Thanks to modern medicine, Americans now live longer, are much less likely to die of routine infections, and are taller, but we are much more obese, have more cardiac disease, and more autoimmune disease.  So, can we create a different equilibrium with our microbiome that retains the life saving anti-infection benefits of modern antibiotics, but restores the metabolic and immune balance from an earlier era?

Feb 17, 2013

Australian NGS Tutorial

These Galaxy-based NGS tutorials from the Australian "Super Science"  Genomics Virtual Lab are really excellent:

https://genome.edu.au/wiki/Galaxy_Tutorials

Very clear explanations, nice screen shots, and a hands-on demonstration for students to see for themselves why biological replicates are necessary to find differential expression with RNA-seq.

Jan 20, 2013

Its hard to make NGS simple

Our Informatics group has been running training seminars for some postdocs and upper level grad students to teach computer skills for NGS data analysis. This was at their request, not my idea. What the students really wanted was the ability to run the common NGS software on their own, rather than be completely dependent on the bioinformatics group to do all of the work for them.  Our HPC director, Efstratios Efstathiadis, and I made up some lectures on basic Unix command-line skills and tried to make some simple workflows to demonstrate common NGS applications such as alignment, visualization, ChIP-seq, and RNA-seq.

The first tutorial went pretty well. We created an Amazon Cloud virtual machine and make accounts for all of our students (it had to be on the Cloud since we still have no local servers - see hurricane story in my previous blog post). We installed BWA, SAMtools, and the necessary supporting modules. We uploaded a very small FASTQ file as a practice data set and a reference genome. Then in class, we taught about a dozen basic Unix commands for the complete novice (pwd, ls, cd, mkdir, man, rm, cp, mv, head, more, ...). Then we  had the students align the sample data with BWA, transform to sorted indexed BAM files with SAMtools, then download (.BAM and .BAI files) and visualize the final data on their own computers with IGV. This took about 2.5 hours for a class of 10 students, and was generally felt to be a solid success by all participants.
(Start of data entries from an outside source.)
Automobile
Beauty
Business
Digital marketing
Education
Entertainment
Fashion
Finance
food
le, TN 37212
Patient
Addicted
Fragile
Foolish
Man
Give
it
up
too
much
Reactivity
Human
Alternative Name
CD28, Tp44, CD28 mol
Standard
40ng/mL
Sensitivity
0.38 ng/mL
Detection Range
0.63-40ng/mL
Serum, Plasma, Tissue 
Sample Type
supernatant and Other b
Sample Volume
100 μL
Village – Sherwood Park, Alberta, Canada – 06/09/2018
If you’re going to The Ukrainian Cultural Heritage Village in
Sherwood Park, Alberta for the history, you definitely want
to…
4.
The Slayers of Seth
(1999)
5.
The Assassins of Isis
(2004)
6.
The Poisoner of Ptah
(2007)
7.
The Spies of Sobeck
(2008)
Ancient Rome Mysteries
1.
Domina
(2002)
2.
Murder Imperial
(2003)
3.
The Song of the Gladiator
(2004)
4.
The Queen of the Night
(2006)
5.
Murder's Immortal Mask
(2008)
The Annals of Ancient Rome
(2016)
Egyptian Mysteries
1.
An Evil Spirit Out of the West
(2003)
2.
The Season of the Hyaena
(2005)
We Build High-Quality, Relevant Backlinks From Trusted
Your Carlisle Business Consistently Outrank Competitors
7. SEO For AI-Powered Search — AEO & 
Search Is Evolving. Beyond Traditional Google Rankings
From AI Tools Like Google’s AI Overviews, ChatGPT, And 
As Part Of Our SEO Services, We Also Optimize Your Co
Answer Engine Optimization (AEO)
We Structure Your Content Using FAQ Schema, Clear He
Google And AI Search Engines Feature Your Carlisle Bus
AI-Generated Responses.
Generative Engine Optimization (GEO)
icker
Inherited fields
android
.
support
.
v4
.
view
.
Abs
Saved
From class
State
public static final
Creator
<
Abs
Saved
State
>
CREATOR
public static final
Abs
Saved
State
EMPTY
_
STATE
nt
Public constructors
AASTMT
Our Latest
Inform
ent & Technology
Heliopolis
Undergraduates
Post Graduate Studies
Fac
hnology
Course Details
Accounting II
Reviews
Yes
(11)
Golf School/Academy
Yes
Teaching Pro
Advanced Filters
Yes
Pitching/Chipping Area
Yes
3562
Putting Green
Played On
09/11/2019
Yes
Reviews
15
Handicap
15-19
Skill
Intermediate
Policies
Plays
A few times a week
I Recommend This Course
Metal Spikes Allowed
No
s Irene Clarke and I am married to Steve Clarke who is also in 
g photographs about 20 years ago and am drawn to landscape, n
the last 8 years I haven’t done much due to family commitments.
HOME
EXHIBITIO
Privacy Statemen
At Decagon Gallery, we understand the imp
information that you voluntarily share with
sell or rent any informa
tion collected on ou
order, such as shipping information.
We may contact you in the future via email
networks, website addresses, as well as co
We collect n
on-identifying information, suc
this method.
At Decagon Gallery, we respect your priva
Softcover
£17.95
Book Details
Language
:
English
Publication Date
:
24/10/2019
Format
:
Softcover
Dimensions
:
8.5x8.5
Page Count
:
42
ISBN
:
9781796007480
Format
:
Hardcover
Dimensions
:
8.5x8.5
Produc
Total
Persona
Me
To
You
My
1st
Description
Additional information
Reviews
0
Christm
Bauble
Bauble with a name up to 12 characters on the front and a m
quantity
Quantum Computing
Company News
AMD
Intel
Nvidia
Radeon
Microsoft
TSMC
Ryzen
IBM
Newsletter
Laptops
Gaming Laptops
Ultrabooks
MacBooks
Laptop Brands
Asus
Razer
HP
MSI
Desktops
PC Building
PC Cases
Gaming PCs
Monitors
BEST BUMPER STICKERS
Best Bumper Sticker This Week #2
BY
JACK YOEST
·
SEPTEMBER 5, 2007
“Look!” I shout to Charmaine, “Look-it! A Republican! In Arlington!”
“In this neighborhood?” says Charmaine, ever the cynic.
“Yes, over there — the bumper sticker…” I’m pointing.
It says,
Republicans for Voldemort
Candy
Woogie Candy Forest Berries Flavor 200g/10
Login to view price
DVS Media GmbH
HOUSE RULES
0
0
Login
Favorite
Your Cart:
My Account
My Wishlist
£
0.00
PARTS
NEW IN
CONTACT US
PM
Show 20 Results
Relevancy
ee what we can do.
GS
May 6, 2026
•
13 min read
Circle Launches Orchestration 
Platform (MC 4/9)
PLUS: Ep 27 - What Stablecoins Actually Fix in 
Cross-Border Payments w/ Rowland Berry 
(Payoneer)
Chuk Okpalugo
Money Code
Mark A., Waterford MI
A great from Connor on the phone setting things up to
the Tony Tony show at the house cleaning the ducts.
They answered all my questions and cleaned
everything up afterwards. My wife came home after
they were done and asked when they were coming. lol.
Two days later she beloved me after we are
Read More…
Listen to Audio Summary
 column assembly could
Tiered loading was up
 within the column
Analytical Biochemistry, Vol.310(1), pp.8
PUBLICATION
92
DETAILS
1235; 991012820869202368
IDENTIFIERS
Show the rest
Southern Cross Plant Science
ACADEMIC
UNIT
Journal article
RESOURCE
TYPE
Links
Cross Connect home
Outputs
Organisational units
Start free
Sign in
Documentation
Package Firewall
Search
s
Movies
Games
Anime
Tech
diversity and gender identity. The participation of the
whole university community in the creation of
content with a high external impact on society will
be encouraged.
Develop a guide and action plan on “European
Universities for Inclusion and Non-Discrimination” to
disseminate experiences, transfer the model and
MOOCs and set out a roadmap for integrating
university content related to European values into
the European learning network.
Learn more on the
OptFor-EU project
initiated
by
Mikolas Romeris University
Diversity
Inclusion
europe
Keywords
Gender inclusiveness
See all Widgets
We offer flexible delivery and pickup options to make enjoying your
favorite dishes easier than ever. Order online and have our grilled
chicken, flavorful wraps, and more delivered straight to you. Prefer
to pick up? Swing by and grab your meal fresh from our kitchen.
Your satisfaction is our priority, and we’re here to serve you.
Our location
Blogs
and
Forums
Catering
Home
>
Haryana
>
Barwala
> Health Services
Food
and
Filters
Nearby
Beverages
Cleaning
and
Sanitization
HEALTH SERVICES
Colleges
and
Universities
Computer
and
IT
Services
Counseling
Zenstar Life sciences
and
The second tutorial was supposed to be a bit closer to a real use case for a ChIP-seq experiment. We created a somewhat larger practice data set that contained data just from human chromosome 1, with 2 FASTQ files: a ChIP sample and an input control (about 1 million reads per file). I gave a little lecture on the basics of ChIP-seq technology, how peak calling software works, and what to look out for in terms of QC of the data. Then we had the students make the alignments, and transform into BAM format plus index for the two FASTQ files. Then run MACS to find peaks and produce a BED file as output. Then download BAM, BAI, and BED files to local laptops and visualize on IGV as well as load BED file into Galaxy and compare with locations of known gene start sites.

This tutorial turned out to be overly ambitious. The amount of CPU churning required for 10 students to run 2 BWA jobs each on 1 million read FASTQ files was much more than our standard Amazon EC2 VM could support. We should have created all of the output files in advance and shared them with the students. Then they could start each job, kill the job, and move on. Also, downloading all the final data from the EC2 instance was a hassle. We should have just passed around a USB drive with the final BAM files. This class went way beyond our 2.5 hours, so we never found the time to show the students how to load all gene Transcription Start Sites into Galaxy and overlap with the BED file to annotate ChIP-seq peaks with respect to promoters (one of my favorite tricks).

I'm supposed to follow up with an RNA-seq tutorial in a couple of weeks, and I doubt that I can make TopHat/Cufflinks simple enough to run smoothly in a classroom setting. Overall, I have learned that it is darn hard to make even routine NGS tasks simple and bullet proof. I am leaning more toward some type of Galaxy on the Cloud solution for lab scientists who want to take some control over their data analysis tasks.